I don’t know the details, but the next week Mickey died. The owner of the Doberman had somehow poisoned Mickey.

Mickey being poisoned was the only story Willy ever told in the basement that made him cry.





Cap’n Jack was sick in the hospital.

Willy went to see him.

Why did he go see a pervert? To talk about covering his super work. To say he could not cover Jack’s buildings. To bring him some mail or news. Pick one. They are all likely true. Even if he was a pervert, Cap’n was the neighborhood pervert and Willy cared about the neighborhood.

Miserable Jack. The nurses had bathed him and taken away his shower cap. He misses his routines and hates being clean. He starts to weep and cry that he wants to die.

Jack whispers to Willy, “Kill me.”

No fucking way, Willy replies.

“There is eighty thousand dollars in cash hidden in my apartment. Kill me and it is yours.”

You ain’t got that money. Prove it.

Jack gave Willy the keys to his apartment.





Willy and my dad are walking. They have been walking for a while.

Kenny, Willy says.

“Yes, Will,” my father answers.

Words start falling out.

In Jack’s pigsty of an apartment there is eighty thousand dollars hidden under the mattress.

Jack is on death’s door.

If it were Willy, he would want to die as well. Jack is no good, nobody is going to miss the sick fuck.

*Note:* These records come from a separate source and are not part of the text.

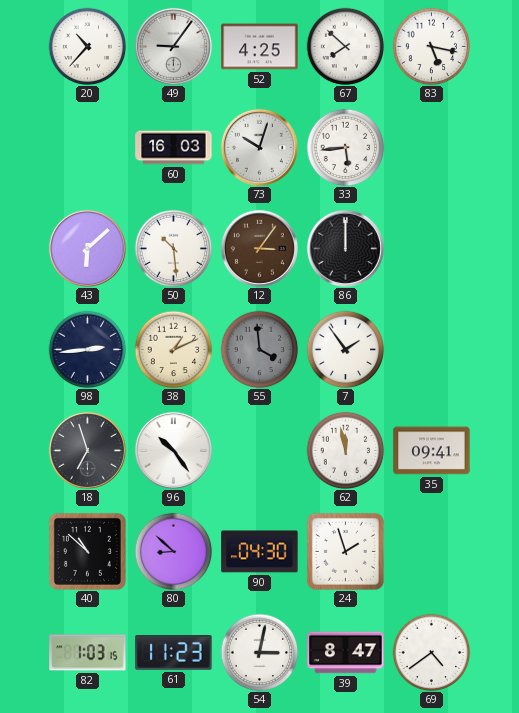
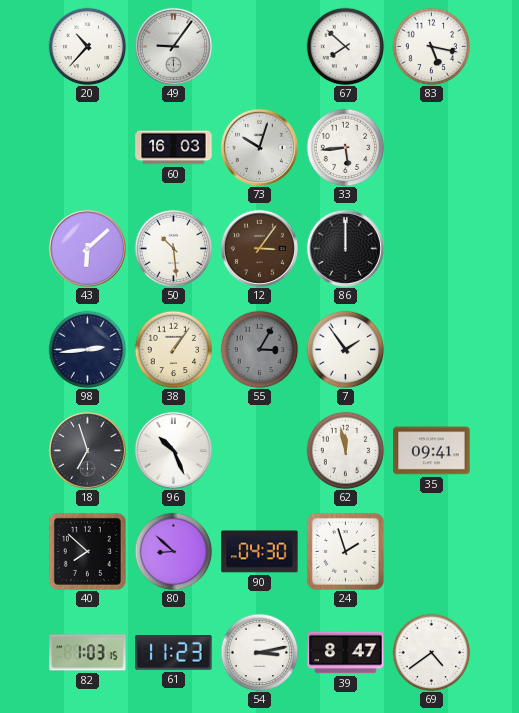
52: 4:25 -> none
38: 1:11 -> 1:06
55: 3:59 -> 3:05
96: 10:24 -> 10:26
40: 10:52 -> 7:52
54: 3:02 -> 3:13
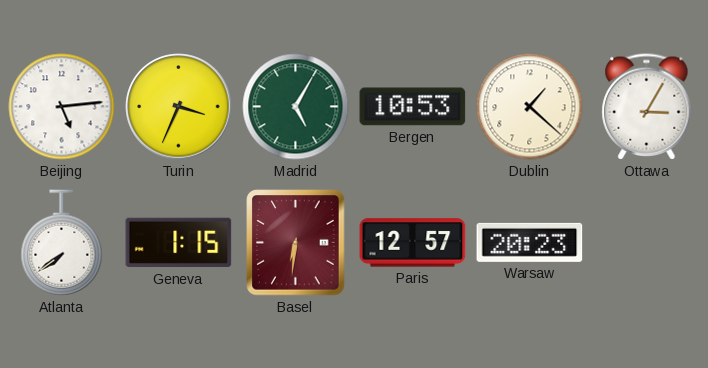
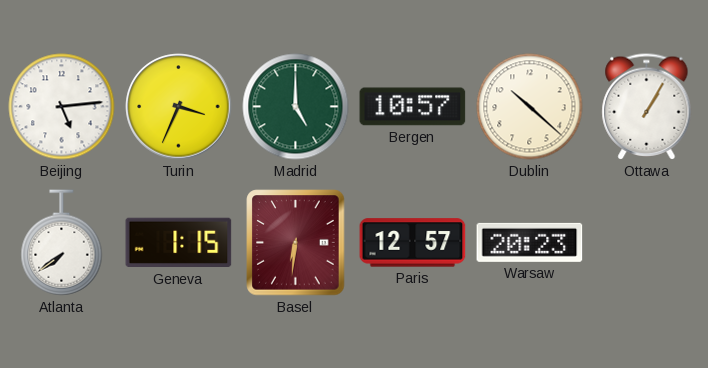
Madrid: 5:05 -> 5:00
Bergen: 10:53 -> 10:57
Dublin: 1:22 -> 10:22
Ottawa: 3:05 -> 1:05
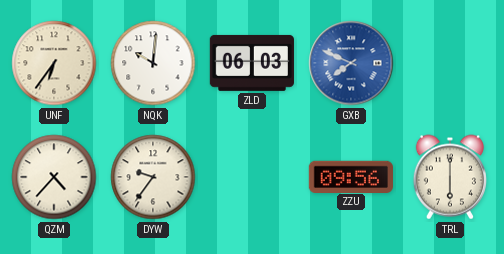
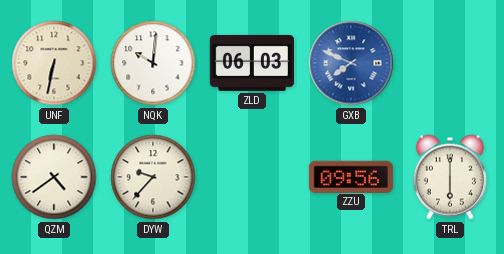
UNF: 6:36 -> 6:32
QZM: 4:37 -> 4:39
DYW: 9:36 -> 9:37
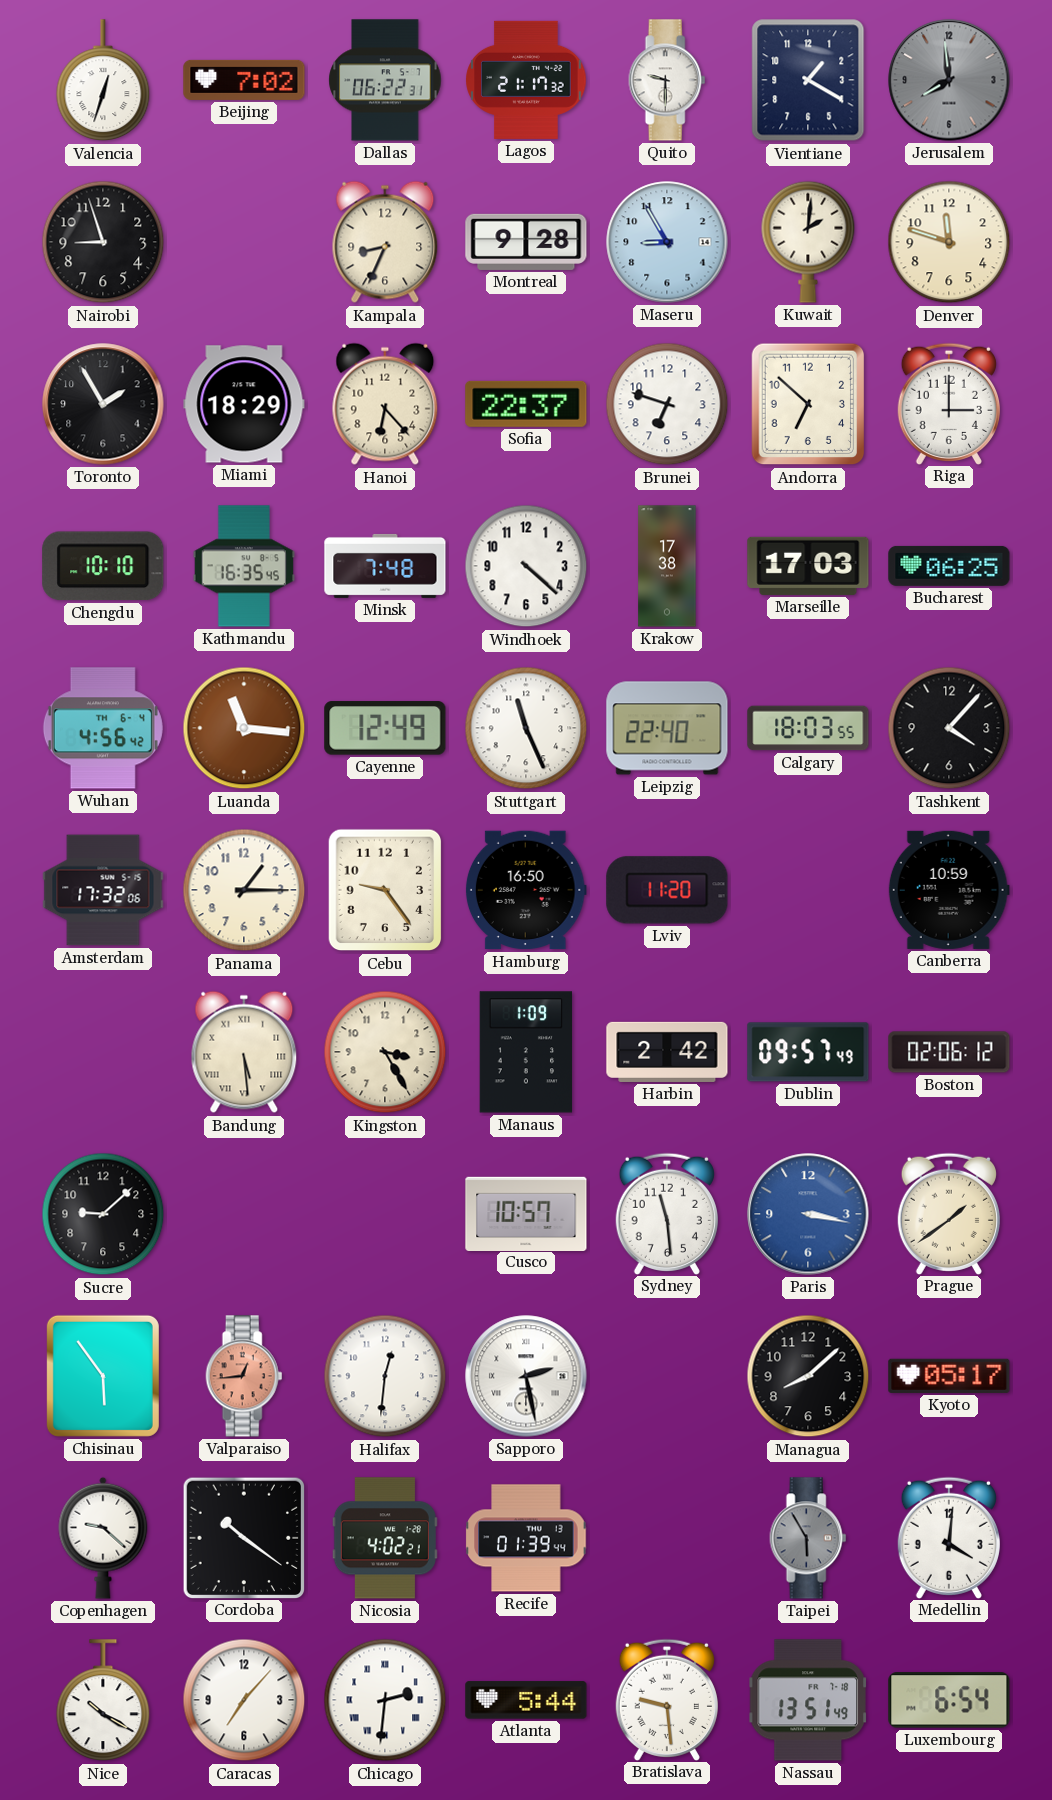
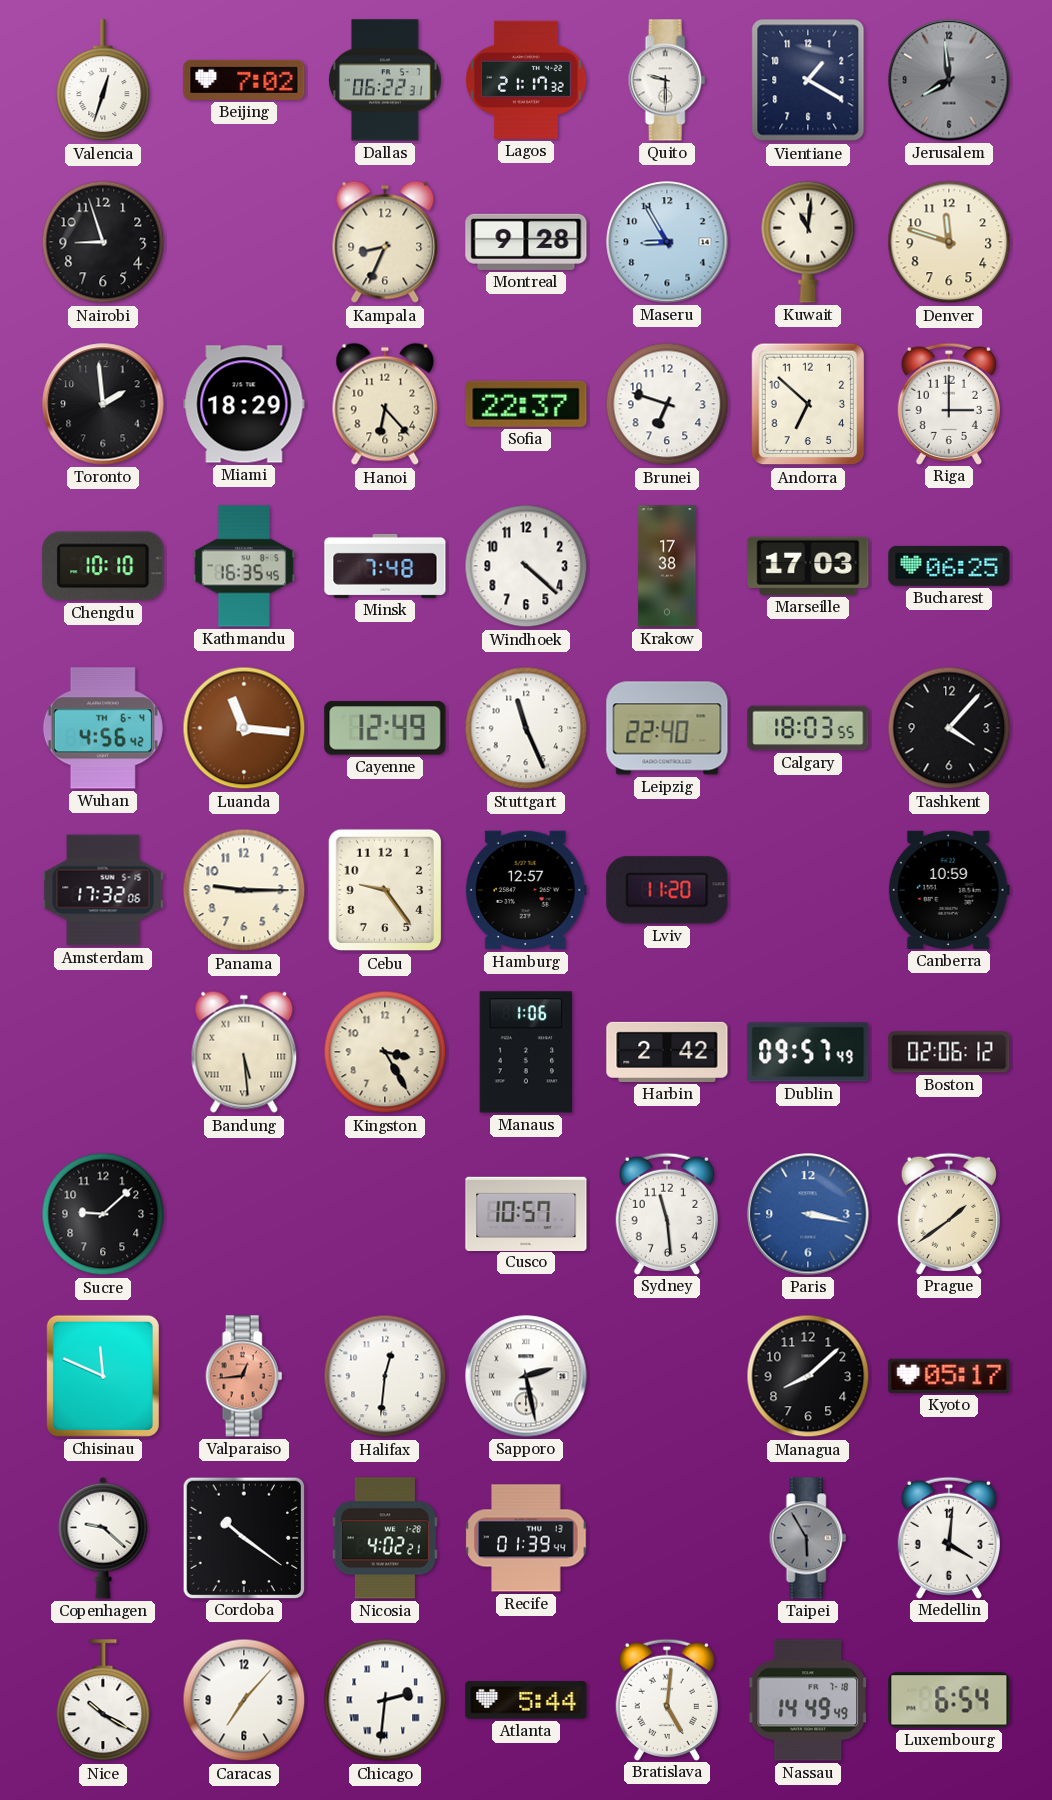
Kuwait: 2:01 -> 11:01
Toronto: 1:55 -> 1:59
Panama: 1:15 -> 9:15
Hamburg: 16:50 -> 12:57
Manaus: 1:09 -> 1:06
Chisinau: 5:54 -> 11:49
Bratislava: 9:29 -> 5:01
Nassau: 13:51 -> 14:49
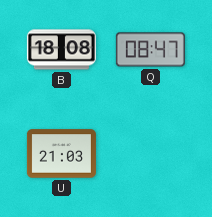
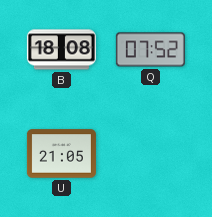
Q: 08:47 -> 07:52
U: 21:03 -> 21:05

What would a pastor say? Maybe put it all in the tithe tray.

My dad just listens. He didn’t say what to do.

He never told Willy what to do.

The conversation in my dad’s memory doesn’t seem like a big deal. He let Willy bounce shit off him all the time.





On the next walk my dad and Willy took there were less words, but they poured out the same.

Willy had killed Cap’n Jack in the hospital, and put all the money in the bank.